** Opening INPUT block **
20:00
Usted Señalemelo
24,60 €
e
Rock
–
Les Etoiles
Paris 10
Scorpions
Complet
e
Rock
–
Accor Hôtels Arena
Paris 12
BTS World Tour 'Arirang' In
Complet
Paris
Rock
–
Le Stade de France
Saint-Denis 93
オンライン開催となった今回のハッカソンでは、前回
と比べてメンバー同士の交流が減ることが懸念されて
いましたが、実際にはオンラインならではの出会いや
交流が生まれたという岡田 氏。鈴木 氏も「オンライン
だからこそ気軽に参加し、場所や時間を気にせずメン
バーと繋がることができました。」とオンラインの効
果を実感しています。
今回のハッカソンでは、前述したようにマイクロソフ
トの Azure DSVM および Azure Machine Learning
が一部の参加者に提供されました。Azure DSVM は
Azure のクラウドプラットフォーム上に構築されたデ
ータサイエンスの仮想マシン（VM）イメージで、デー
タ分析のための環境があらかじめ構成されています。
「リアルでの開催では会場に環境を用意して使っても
** Closing INPUT block **
** Opening INPUT block **
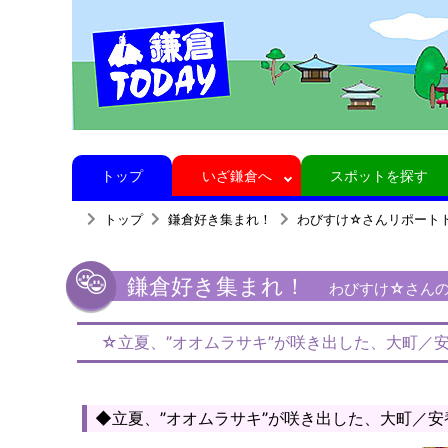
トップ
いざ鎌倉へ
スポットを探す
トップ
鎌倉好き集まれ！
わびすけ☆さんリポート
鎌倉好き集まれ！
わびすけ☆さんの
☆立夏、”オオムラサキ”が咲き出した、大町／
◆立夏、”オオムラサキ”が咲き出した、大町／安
** Closing INPUT block **
> PROBLEM: Of all the lines in the data above, show only those that hold the word "が咲き出した".

> RESPONSE TO THIS TASK:
☆立夏、”オオムラサキ”が咲き出した、大町／
◆立夏、”オオムラサキ”が咲き出した、大町／安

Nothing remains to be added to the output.